------ DATA EXCERPTS
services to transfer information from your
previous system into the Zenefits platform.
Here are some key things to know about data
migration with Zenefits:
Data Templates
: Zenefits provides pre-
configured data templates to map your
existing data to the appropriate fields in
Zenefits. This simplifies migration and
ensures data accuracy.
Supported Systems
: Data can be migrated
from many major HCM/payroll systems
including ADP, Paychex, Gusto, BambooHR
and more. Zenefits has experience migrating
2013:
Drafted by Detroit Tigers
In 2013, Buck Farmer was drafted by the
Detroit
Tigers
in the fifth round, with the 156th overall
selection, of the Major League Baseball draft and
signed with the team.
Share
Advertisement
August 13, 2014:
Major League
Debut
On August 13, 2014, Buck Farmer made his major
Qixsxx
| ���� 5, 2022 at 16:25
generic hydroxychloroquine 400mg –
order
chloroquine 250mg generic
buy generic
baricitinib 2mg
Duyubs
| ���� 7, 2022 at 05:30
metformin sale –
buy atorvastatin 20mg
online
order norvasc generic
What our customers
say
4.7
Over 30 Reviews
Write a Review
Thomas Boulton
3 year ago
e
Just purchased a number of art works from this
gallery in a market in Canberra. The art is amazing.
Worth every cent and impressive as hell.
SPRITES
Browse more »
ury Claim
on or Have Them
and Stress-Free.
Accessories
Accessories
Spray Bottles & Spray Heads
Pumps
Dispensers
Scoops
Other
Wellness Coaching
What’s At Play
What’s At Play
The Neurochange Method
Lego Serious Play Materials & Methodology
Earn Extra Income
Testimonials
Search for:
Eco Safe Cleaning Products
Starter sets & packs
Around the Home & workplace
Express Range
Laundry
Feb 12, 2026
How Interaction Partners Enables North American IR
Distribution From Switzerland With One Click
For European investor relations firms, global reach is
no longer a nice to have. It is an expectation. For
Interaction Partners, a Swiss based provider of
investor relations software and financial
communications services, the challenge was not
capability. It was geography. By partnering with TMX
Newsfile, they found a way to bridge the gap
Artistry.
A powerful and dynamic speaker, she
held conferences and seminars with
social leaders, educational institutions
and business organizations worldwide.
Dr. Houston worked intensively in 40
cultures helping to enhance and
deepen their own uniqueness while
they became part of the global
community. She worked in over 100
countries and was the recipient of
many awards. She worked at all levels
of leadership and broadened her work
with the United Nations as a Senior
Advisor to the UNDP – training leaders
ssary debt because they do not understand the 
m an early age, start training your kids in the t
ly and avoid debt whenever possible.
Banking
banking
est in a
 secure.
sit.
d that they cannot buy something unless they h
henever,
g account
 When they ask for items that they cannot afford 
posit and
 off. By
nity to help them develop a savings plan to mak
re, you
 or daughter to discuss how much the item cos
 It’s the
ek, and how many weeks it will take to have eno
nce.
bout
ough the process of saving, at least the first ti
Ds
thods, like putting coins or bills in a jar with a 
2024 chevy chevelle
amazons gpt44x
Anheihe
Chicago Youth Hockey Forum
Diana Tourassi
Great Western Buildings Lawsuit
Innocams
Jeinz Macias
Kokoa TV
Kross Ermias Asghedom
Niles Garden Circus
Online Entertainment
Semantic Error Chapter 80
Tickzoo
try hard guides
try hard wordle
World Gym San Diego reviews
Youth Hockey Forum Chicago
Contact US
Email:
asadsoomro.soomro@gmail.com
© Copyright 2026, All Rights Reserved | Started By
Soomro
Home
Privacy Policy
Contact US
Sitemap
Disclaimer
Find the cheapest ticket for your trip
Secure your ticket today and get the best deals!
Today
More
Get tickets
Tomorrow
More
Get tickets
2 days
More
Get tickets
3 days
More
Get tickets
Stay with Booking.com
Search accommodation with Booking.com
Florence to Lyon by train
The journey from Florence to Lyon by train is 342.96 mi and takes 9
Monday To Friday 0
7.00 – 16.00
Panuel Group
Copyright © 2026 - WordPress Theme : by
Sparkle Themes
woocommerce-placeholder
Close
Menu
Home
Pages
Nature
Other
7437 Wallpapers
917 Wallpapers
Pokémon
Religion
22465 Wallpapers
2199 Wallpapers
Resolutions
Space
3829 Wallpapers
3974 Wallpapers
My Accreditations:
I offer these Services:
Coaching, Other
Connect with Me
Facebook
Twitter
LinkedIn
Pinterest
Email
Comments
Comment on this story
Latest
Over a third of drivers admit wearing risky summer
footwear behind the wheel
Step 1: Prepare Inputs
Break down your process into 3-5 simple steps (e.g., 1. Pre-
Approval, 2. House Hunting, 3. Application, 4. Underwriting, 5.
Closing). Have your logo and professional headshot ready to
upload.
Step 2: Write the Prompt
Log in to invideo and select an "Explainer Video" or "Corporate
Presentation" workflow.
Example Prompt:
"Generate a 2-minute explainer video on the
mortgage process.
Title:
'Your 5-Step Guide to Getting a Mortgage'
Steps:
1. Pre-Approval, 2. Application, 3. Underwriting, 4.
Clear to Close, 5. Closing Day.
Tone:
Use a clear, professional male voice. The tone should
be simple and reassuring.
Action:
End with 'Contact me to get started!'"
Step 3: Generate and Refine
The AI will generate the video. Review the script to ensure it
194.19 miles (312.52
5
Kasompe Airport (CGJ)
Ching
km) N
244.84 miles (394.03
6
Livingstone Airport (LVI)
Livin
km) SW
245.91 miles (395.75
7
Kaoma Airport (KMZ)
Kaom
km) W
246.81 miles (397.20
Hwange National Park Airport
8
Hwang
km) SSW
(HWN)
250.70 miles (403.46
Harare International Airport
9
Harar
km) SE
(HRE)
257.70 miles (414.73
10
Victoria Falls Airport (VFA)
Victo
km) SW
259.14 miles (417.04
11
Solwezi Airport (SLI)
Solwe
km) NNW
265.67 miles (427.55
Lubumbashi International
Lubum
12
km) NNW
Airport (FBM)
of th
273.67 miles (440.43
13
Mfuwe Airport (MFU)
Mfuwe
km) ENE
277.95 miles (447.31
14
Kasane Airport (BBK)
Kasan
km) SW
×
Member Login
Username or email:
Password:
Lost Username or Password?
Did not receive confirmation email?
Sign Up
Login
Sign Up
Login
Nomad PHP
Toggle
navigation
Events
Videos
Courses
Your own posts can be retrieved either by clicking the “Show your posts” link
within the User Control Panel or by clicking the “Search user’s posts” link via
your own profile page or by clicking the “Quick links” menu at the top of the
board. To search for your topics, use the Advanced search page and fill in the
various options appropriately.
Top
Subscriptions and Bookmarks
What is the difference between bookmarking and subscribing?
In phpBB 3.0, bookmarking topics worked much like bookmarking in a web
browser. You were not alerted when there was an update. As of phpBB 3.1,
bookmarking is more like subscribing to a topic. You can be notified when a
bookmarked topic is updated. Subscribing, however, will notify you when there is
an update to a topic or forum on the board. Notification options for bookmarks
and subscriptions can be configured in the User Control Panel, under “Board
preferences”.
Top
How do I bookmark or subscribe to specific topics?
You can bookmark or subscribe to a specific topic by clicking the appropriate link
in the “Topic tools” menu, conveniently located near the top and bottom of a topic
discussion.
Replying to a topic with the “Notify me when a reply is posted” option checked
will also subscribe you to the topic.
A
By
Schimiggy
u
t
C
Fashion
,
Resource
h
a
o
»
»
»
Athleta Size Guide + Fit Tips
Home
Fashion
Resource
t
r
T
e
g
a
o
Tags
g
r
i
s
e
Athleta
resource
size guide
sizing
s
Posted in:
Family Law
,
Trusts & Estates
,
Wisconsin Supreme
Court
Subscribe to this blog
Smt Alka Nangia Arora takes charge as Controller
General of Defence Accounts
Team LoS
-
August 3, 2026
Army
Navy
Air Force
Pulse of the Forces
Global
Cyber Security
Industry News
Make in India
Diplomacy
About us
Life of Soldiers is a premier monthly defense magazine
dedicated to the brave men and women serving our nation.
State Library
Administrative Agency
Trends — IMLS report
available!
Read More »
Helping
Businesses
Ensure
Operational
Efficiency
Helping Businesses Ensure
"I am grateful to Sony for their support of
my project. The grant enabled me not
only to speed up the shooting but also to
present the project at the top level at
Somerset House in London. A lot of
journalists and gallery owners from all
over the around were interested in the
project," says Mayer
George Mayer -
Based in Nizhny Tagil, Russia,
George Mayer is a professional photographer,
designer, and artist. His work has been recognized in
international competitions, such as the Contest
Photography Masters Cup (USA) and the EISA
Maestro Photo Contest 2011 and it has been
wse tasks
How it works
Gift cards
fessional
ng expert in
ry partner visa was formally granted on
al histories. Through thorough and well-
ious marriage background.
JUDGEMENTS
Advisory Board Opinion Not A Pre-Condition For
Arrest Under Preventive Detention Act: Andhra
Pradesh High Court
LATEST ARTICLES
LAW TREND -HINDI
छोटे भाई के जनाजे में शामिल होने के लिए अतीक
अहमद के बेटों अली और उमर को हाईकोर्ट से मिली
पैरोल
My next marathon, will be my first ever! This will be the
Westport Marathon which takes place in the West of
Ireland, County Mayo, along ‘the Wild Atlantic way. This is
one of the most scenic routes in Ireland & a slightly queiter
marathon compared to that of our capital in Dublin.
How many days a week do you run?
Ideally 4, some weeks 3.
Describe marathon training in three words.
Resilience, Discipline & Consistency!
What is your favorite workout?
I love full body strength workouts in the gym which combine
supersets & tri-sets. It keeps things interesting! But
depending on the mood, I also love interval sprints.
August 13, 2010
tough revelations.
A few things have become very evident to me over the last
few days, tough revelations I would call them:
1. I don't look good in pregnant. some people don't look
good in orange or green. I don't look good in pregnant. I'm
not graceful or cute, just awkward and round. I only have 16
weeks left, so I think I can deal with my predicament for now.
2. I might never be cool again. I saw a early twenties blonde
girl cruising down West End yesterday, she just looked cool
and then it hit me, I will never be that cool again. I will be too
------------
Give the count of lines above that include the word "Farmer", stating no other information.

SOLUTION TO THE PROBLEM: 2